Top of DATA FOR THIS EXERCISE

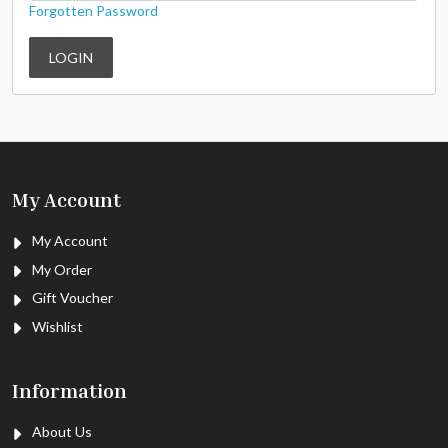
Forgotten Password
LOGIN
My Account
My Account
My Order
Gift Voucher
Wishlist
Information
About Us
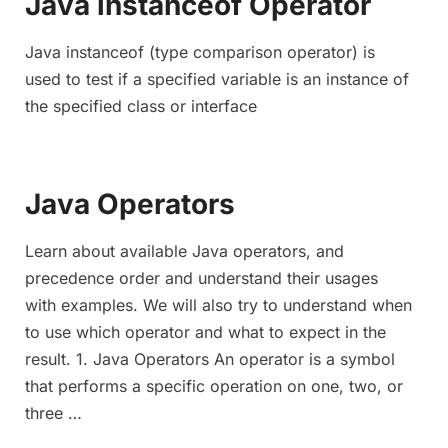
Java instanceof Operator
Java instanceof (type comparison operator) is
used to test if a specified variable is an instance of
the specified class or interface
Java Operators
Learn about available Java operators, and
precedence order and understand their usages
with examples. We will also try to understand when
to use which operator and what to expect in the
result. 1. Java Operators An operator is a symbol
that performs a specific operation on one, two, or
three …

Bottom of DATA FOR THIS EXERCISE

WHAT IS EXPECTED -
For this exercise, copy the entries above exactly and skip any picture.

WORKED SOLUTION -
Forgotten Password
LOGIN
My Account
My Account
My Order
Gift Voucher
Wishlist
Information
About Us
Java instanceof Operator
Java instanceof (type comparison operator) is
used to test if a specified variable is an instance of
the specified class or interface
Java Operators
Learn about available Java operators, and
precedence order and understand their usages
with examples. We will also try to understand when
to use which operator and what to expect in the
result. 1. Java Operators An operator is a symbol
that performs a specific operation on one, two, or
three …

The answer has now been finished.